All of these approaches have merit but struggle with the challenge at the heart of Big Data privacy – because innovative technology and methodology are required to generate insight from Big Data, we don’t immediately and automatically know what we should and should not be sharing. Privacy, like all forms of security, is a trade-off, and because Big Data is by definition not intuitive, users are ill-equipped to make informed decisions about what they’re comfortable sharing. Since Big Data analytics derive non-obvious connections between seemingly trivial data points, it may be tempting to err on the side of caution and not share anything. By clamping down on Big Data, however, we would be missing out on some of the greatest advances in modern information technology. Opting out entirely would not only be inconvenient, costing us our GPS, helpful applications, better reading and viewing lists, relevant ads, and hundreds of dollars in targeted coupons, it would also stifle innovation. Advertising aside, government and industry use Big Data to craft better solutions for users, customers, and citizens ranging from search engines to cancer diagnosis.

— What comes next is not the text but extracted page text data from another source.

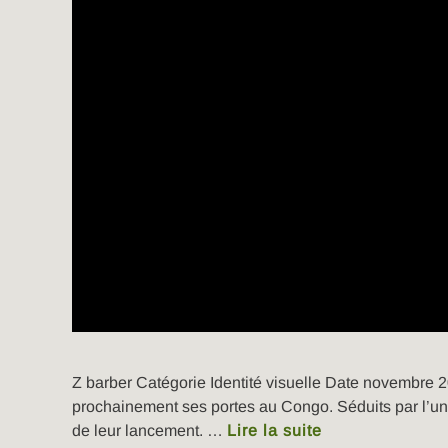
Z barber Catégorie Identité visuelle Date novembre 20
prochainement ses portes au Congo. Séduits par l’unive
de leur lancement. …
Lire la suite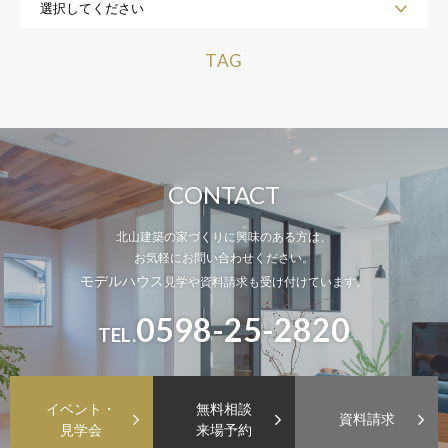
TAG
CONTACT
北山建築の家づくりに興味のある方は、
お気軽にお問い合わせください。
モデルハウス
見学や資料請求も受け付けています。
0598-25-2820
TEL.
イベント・
無料相談
資料請求
見学会
来場予約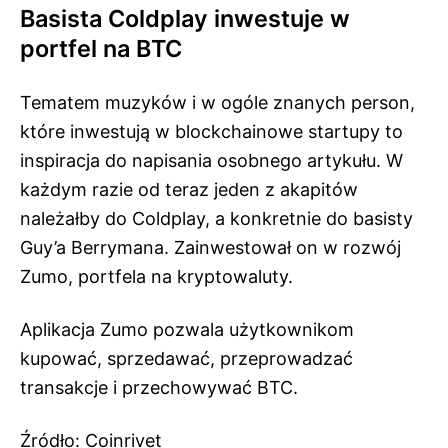
Basista Coldplay inwestuje w
portfel na BTC
Tematem muzyków i w ogóle znanych person,
które inwestują w blockchainowe startupy to
inspiracja do napisania osobnego artykułu. W
każdym razie od teraz jeden z akapitów
należałby do Coldplay, a konkretnie do basisty
Guy’a Berrymana. Zainwestował on w rozwój
Zumo, portfela na kryptowaluty.
Aplikacja Zumo pozwala użytkownikom
kupować, sprzedawać, przeprowadzać
transakcje i przechowywać BTC.
Źródło:
Coinrivet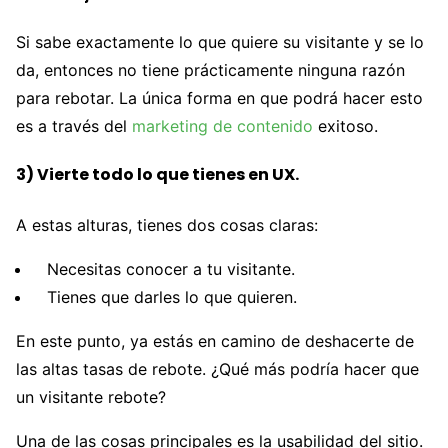
Si sabe exactamente lo que quiere su visitante y se lo
da, entonces no tiene prácticamente ninguna razón
para rebotar. La única forma en que podrá hacer esto
es a través del
marketing de contenido
exitoso.
3) Vierte todo lo que tienes en UX.
A estas alturas, tienes dos cosas claras:
Necesitas conocer a tu visitante.
Tienes que darles lo que quieren.
En este punto, ya estás en camino de deshacerte de
las altas tasas de rebote. ¿Qué más podría hacer que
un visitante rebote?
Una de las cosas principales es la usabilidad del sitio.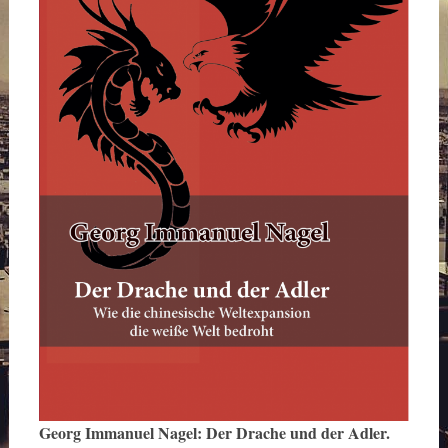
Georg Immanuel Nagel: Der Drache und der Adler.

Big Data privacy is a unique but pressing challenge with no obvious solution, as there is no single technological fix, no common sense practice, and no strict regulation that can guarantee everybody a reasonable expectation of privacy without strangling innovation. New laws and policies will need to be implemented to ensure data is not used in an invasive manner while solutions will need to be developed to comply with, monitor, and enforce such policy, all while users will need to educate themselves and make smart choices about the data they share. Still, individuals must decide for themselves how open or restrictive they want to be with all their data, even when it seems to be of little value, an already complicated problem compounded by Big Data collection, storage, and analysis techniques.